Candy Cane Cooler
November 30, 2012
I stumbled across this recipe for Candy Cane Coolers awhile ago, 'pinned' it, and decided to give it a try once candy canes were back in season for the holidays. Well, last week I finally got around to making the recipe, and it was nothing like I thought it'd be. It wasn't sweet, and it didn't pack the strong peppermint punch I was hoping for.
But I figured why waste all this delicious vodka? So instead of giving up, I decided to experiment around to make the drink I really wanted. Once I was done, I was really surprised! It's delicious. Sweet, but not cloyingly sweet, peppermint-y and cool, and very boozy. A little goes a long way. I think I'll go ahead and whip up another bottle for all upcoming holiday parties this year.
Candy Cane Cooler
5-6 large peppermint candy canes, crushed
12 ounces vodka (mint-infused would work great if you've got it)
4 ounces brandy
6-12 ounces half-and-half
Simple syrup or flavored syrup, to taste
1/4 tsp. peppermint extract (optional)
Mint sprigs and small candy canes for garnishing
Crush the candy canes into pieces and pour into a quart-sized bottle or jar. Top with the mint-infused vodka, brandy, and half-and-half. Shake well, and set aside for 30 minutes until the candy canes begin to dissolve, and the liquid turns pink.

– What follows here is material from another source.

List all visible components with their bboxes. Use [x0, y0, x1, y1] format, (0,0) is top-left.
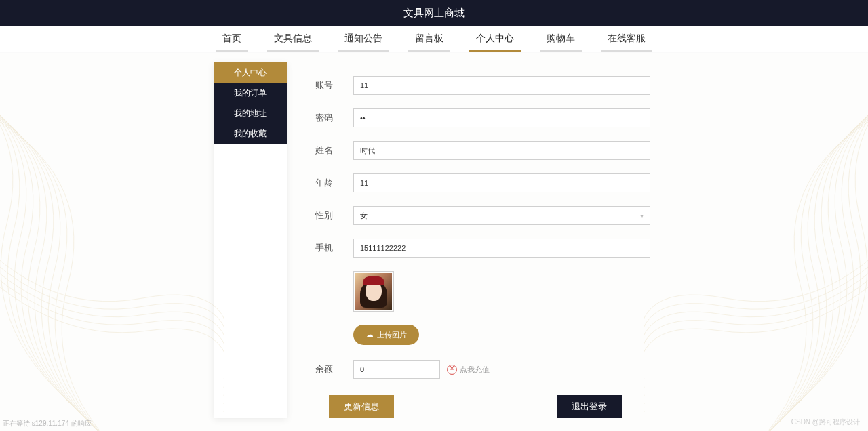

Shake again, and add the simple syrup (peppermint or vanilla flavored syrup works too), 1 tablespoon at a time, until the flavor suits your tastes. Optional: add 1/4 tsp. of peppermint extract. Store in the refrigerator.
Shake before serving. Pour in a cocktail glass over a cube or two of ice, and garnish with a sprig of mint and a small candy cane over the rim of the glass. Tip: If the beverage is too strong for you, cut it with a little more half-and half or milk.